Black-eyed Peas
Black-eyed Peas
So tonight I made black-eyed peas and rice with mixed vegetables and cornbread for dinner.
My black-eyed peas were a happy accident. I tried a couple of ingredients that I don't normally use. Those black-eyes peas came out tasting so good that I understood why Easu sold his birthright! I figured I'd better write it down so I can try to make a similar pot again sometime in the future.
A bag of dry black-eyed peas
A package of the Lipton onion-mushroom soup
A can of coconut milk
A can of fire roasted diced tomatoes
2 1/4 cups of water
A bay leaf
1 Tablespoon of butter
2 Tablespoons of olive oil
2 Tablespoons of McKay's Chicken style broth (No MSG)
Kosher Salt
Black Pepper
Goya Adobo All Purpose Seasoning
Lawry's Seasoned Salt
1 Table spoon of Imitation Bac'n Pieces
I parboiled the black-eyed peas, meaning, I boiled them, turned them off and let them set covered for an hour.
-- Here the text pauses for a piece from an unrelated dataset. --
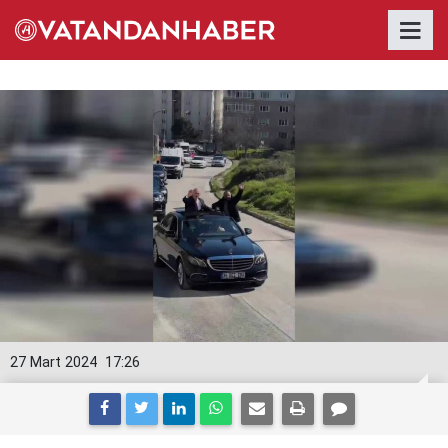
27 Mart 2024
17:26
Then I poured that water off and rinsed them again. (This reduces whatever it is in beans that gives one who consumes them gas.)
I returned the rinsed beans back into the pot and added the rest of the ingredients and let 'em cook.
I made some jasmine rice (1 1/2 cups of jasmine rice in 2 2/3 cups of water seasoned with a teaspoon of kosher salt and 1 Tablespoon of olive oil brought to boil and then reduced and simmered for 15 minutes), mixed veggies and homemade cornbread.
We dined sufficiently.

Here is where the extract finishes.